Protection CT - Choosing a CT based on your Max Fault Current

[CorenJ]

Good Afternoon,

I need help in determining whether the CT we have meets the fault requirements.
The CT is a 1000:5 5P20 30VA Protection CT - I have a saturation curve with a knee point at 140V. Rct (Secondary Winding res.) = 0.245 @75C
The max fault I need to design for is 32 kA.
I understand that the correct CT will need to operate at 32kA without saturating i.e. before the knee point.

How can I determine this ?
I appreciate all the help.
Thanks Again
Coren

 

[scottf]

To figure this out, you also need to know the burden of the relay and round-trip leads (Rb).

Vsec = 32 x 5A x (Rct + Rb) < 140V

Works out to being ok if Rb < 0.63 ohms.

 

[CorenJ]

Thank you very much for the info Scott - just a quick question for you:

If the knee point is measured @140V with I=0.124A giving the measured CT burden at 17.36VA.
As the CT is rated at a 30VA burden - is it safe to estimate that the CT can handle a current 34.56 times the Primary (20 * 30/17.36 = 34.56) =~34kA prior to saturation ?

Unfortunately at this time I dont yet know Rb - would the above derive a good estimate/indication ?

Thanks Again
Coren

 

[scottf]

It all boils down to what you call "saturation".
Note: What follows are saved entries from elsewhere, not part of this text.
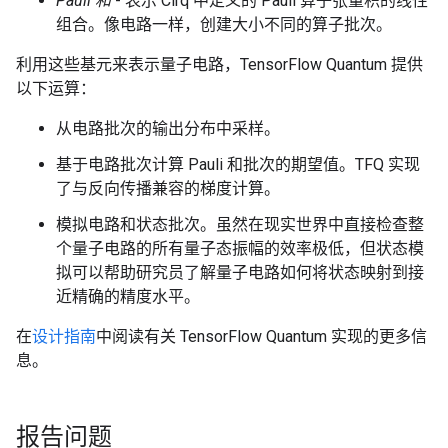
Pauli 和
- 表示 Cirq 中定义的 Pauli 算子张量积的线性
组合。像电路一样，创建大小不同的算子批次。
利用这些基元来表示量子电路，TensorFlow Quantum 提供
以下运算：
从电路批次的输出分布中采样。
基于电路批次计算 Pauli 和批次的期望值。TFQ 实现
了与反向传播兼容的梯度计算。
模拟电路和状态批次。虽然在现实世界中直接检查整
个量子电路的所有量子态振幅的效率极低，但状态模
拟可以帮助研究员了解量子电路如何将状态映射到接
近精确的精度水平。
在
设计指南
中阅读有关 TensorFlow Quantum 实现的更多信
息。
报告问题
The rating of 5P20 - 30 VA means that the error won't exceed 5% at 20 time over-current when loaded at 30 VA.

20 x 5A = 100A
5% of 100A is 5A, which means excitation current can't exceed 5A up to a secondary voltage of (30/(5^2)) * 100A = 120 V

The CT was measured with an Iexc=0.124A at 140V, so it meets the class by a good margin.

With all that said, you still need to know your Rb to confirm what over-current the CT can handle without saturation. There really isn't any other way to do it correctly. You can certainly approximate it for a good estimate. You need the lead wire size, the round-trip lead length, and the relay input impedance. If it's a modern electronic relay, then it can really be ignored, since the leads will dominate the burden calculation.